The noun-verb paradigm sharpens an epistemological conception of mining-related violence by applying linguistic conceptions to a positivist conception of the world. Adhering to a rational logic turns nature into a noun, therefore conceptualizing the mountains where residents reside into non-living things that are exploitable natural resources.


“During the excavation, people from Cemex were on watch, they were armed with huge weapons. They’d watch us along with the police from Naga on the adjacent side. What would that be called? Isn’t that harassment?"

Anonymous resident, Naga City (2019)

Dimension 2: Legal Categories as Fixed Boundaries of Knowledge

The second form of epistemological violence centers the way that legal texts close boundaries of knowledge and therefore adhere to hegemonic knowledges or logics.  Given the Philippines’ colonial history from which its mining sector emerges, the country’s contemporary rule of law remains grounded in a positivist worldview where nature is a natural resource, a commodity, available for extraction and profit. In the rule of law, boundaries of knowledge adhere to a dominant positivist world view that does not allow for epistemological complexity, specifically other epistemologies that view nature and humans as reciprocal. 

Various legal texts from the Spanish and American colonial periods and the contemporary sovereign period are cited to demonstrate the emergence of closed boundaries of knowledge. 

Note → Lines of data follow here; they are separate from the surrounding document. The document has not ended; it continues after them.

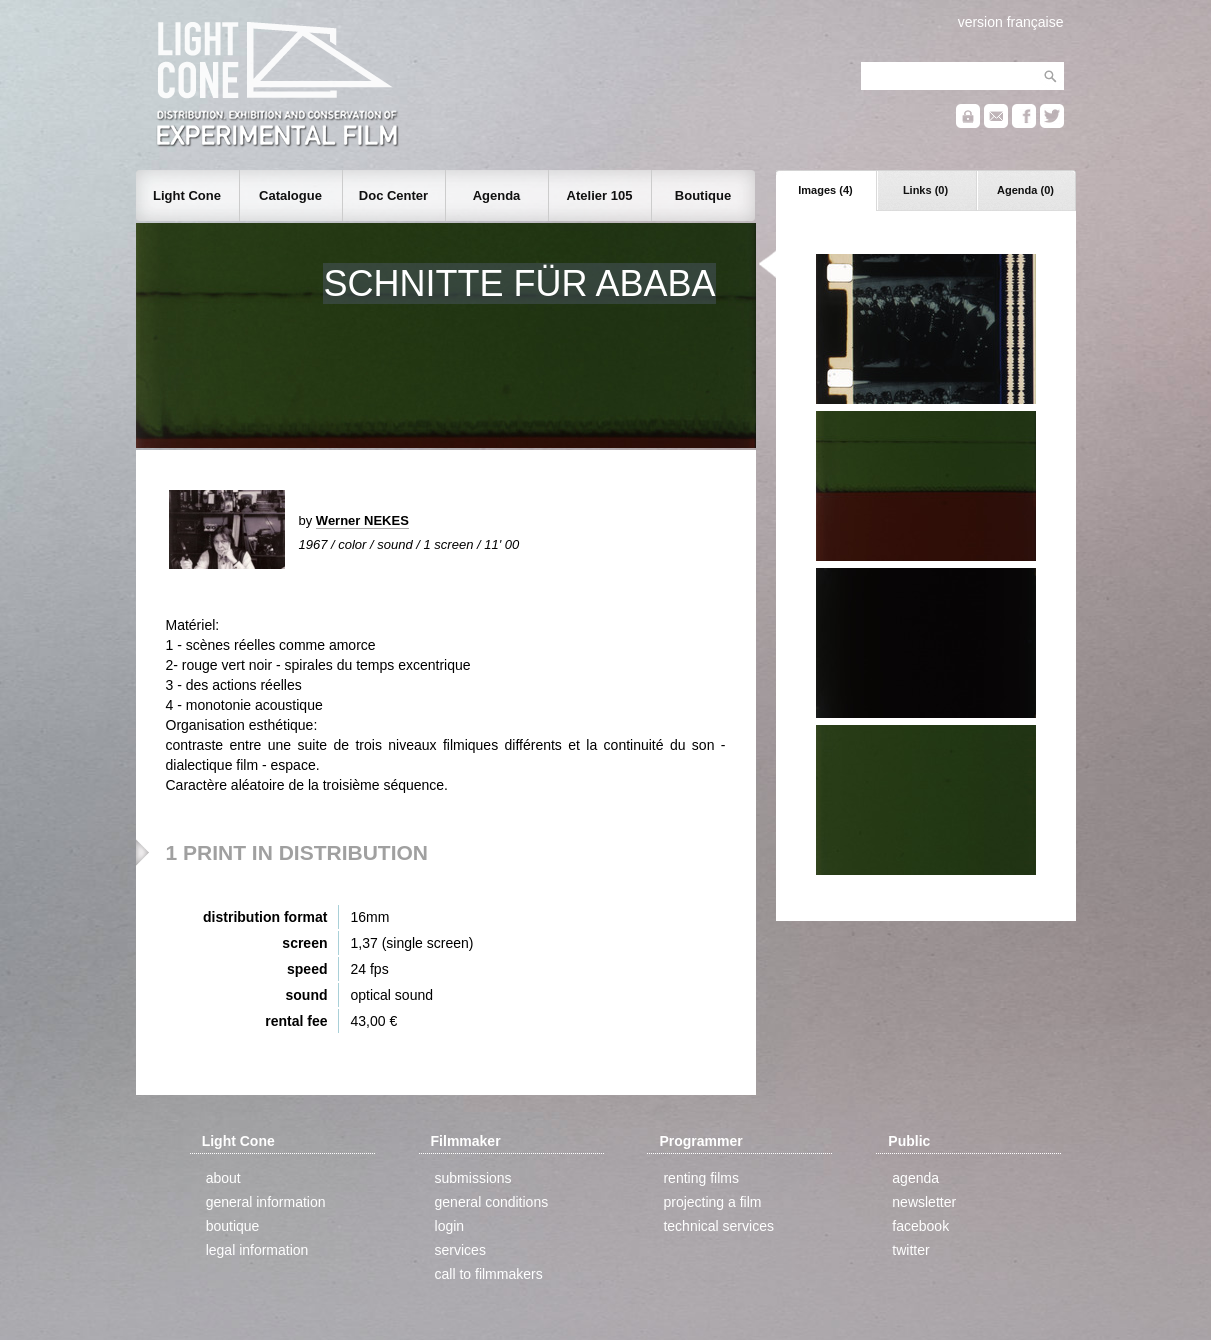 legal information (257, 1250)
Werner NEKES (362, 520)
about (223, 1178)
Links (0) (925, 190)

Theoretical Framing: Sociology of Absences

Bouventura de Sousa Santos’ sociology of absences provides a theoretical framework as an attempt to clarify boundaries of knowledges and an attempt at epistemological complexity. As an “inquiry that aims to explain that what does not exist is actively produced as nonexistent”, it helps identify how knowledges that are put in the past are made obsolete while to make them present makes them relevant. An epistemological imagination is required to identify what is made absent in the judiciary (Santos 2014:164;171; 181). It is helpful to emphasize the ways that boundaries of knowledge make undesired epistemologies invisible and absent

Dimension 3: Manipulating Courts

The third and final dimension problematizes the politics of legal interpretation through the analysis of the civil case.  The plaintiffs and defendant’s contestation around what ultimately is posited as contestation around legal interpretation decenters the causes of action submitted by the Plaintiffs in the first place. 

In analyzing legal interpretation by centering the Court’s Order in context of the Plaintiffs’ ‘Complaint’, it becomes apparent that an epistemological turn occurred during the transition from the first judge, Assisting Judge Dennis C. Larrobis to Presiding Judge Generosa G. Labra and Acting Presiding Judge Ester M. Veloso who made the final decision to dismiss the civil case. 

Theoretical Framing: Politics of Legal Interpretation

To sharpen the conception of the epistemological turn identified in civil case TCV-2018-510, it helps to situate the Court as a site where legal interpretation by the court is subsumed by the politicized fixed boundaries of the rule of law that manipulate fixed outcomes of the courts. In other words, whose stories are told and whose agenda is followed depends on the judicial process of legal interpretation.

Cover challenges the notion that constitutional violence “is always performed within institutional sanctioned limits” of others (Cover 1986: 1621;1629). A judges’ legal interpretation simultaneously imposes meaning on the institution and restructures it. In this sense, “the language act of practical understanding” is connected to the deeds that are organized and structured around it.